PIC - JACK KEROUAC
Jack Kerouac's last novel, completed just weeks before his death and what springs to mind on reading it is the 10000 Maniacs song Hey Jack Kerouac from their In My Tribe album, and the lines: "Hey Jack Kerouac, I think of your mother and the tears she cried for none other, than her little boy lost in our little world that hated and then dared to drag him down. Her little boy courageous who chose his words from mouths of babes got lost in the wood." And that, essentially, is the story of Jack Kerouac and the story also of Pictorial Review Jackson, the ten-year-old narrator of Pic.
In many ways this is On The Road but through the eyes of an orphaned black child, told and written phonetically in a patoi-like North Carolina dialect. It's the story of that child as he travels across America with his elder brother, first to New York and then to California, with him describing the places he sees and the people he meets in a wide-eyed manner brimful of innocence and wonder. Pictorial, or 'Pic' for short, is the proverbial 'little boy lost' searching for a place he might call a home in a world daring to drag him down.
As might be expected and even hoped for, there are a lot of familiar Kerouac traits within these pages as in the sense of forward motion through the act of travelling, descriptions of places and people encountered, the celebration of jazz, the sense of adventure, and the sense of enthusiasm unbound. As exclaimed by Pic's elder brother at the start of their travels: 'Boy! You and me's hittin that old road for the WAY-yonder. Hey, look out everybody, here we come.' And it very much continues in that vein from there on, even when dealing with poverty, hunger, exhaustion and despair.
An interesting part of the story is when they cross the Mason Dixie line when travelling on a bus and on being told this by his brother, Pic is confused as he hadn't seen any kind of line at all so can only presume he must have been asleep when they crossed it.
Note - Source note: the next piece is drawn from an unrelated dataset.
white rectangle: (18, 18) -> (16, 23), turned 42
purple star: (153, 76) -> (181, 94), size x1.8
'What did the line look like?' Pic asks him, to which his brother replies that he didn't know because he hadn't seen it either. 'But there is such a line,' he tells Pic 'Only thing is it ain't on the ground, and it ain't in the air neither, it's jess in the head of Mason and Dixie, jess like all other lines, state lines, parallel thirty-eight lines and iron Europe curtain lines is all jess 'maginery lines in people's heads and don't have nothing to do with the ground. Yes sir, that's all it is.'
And then there's the old man they meet along the road past the Susquehanna River who tells them he's heading to Canada, who doesn't stop talking and doesn't stop walking. Pic and his brother follow him for some miles until they realise he's probably crazy and so leave him to forge ahead alone until he's gone like a ghost. And then it dawns upon Pic's brother that it probably was a ghost, doomed to walk the highways and byways of America forever, always looking to find Canada but never getting there because he's going the wrong way all the time. And you wonder: Was this Jack Kerouac himself? And in fact, are all the characters in Pic aspects or depictions of how Kerouac saw himself?
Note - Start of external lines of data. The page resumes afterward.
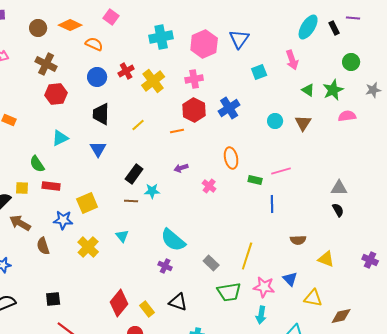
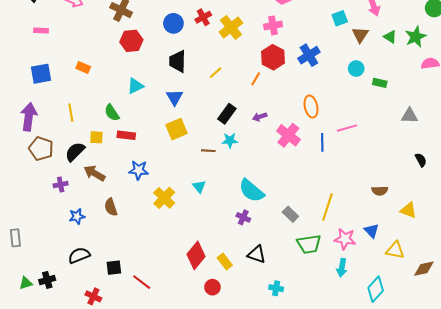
brown triangle: (303, 123) -> (360, 35), moved
orange line: (177, 131) -> (256, 79), turned -48
pink line: (281, 171) -> (347, 128), moved
black rectangle: (134, 174) -> (227, 114), moved
green rectangle: (255, 180) -> (380, 83), moved
pink cross: (209, 186) -> (288, 135), size x1.6
gray triangle: (339, 188) -> (410, 116), moved
yellow square: (87, 203) -> (177, 129), moved
blue line: (272, 204) -> (322, 142), moved
brown semicircle: (43, 246) -> (111, 207), moved
black square: (53, 299) -> (114, 268), moved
At the age of 47 Jack Kerouac died from an abdominal hemorrhage brought about by a lifetime of alcohol abuse. He left behind him, however, numerous books and poems that have influenced generations of readers, his crowning glory being On The Road. The thing is, it's actually debatable as to whether On The Road is Kerouac's best book or not? It's the most influential, without any doubt, but for a fuller and better understanding and appreciation of him and the whole Beat Generation 'explosion' it's advisable to read his other books as well, Pic being just one of them.